*** Opening of Information provided ***

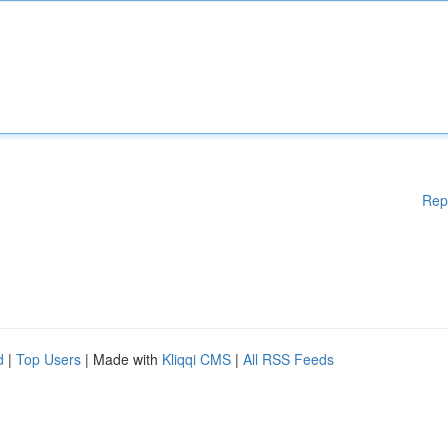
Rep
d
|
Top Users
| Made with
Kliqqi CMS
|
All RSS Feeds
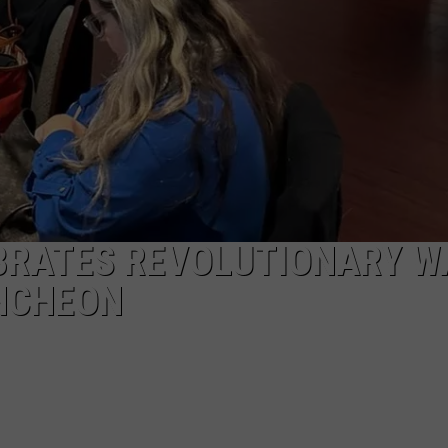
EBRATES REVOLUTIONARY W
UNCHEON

*** Close of Information provided ***

For the entries above, return an exact copy that omits the images.

- Answer space:
Rep
d
|
Top Users
| Made with
Kliqqi CMS
|
All RSS Feeds
EBRATES REVOLUTIONARY W
UNCHEON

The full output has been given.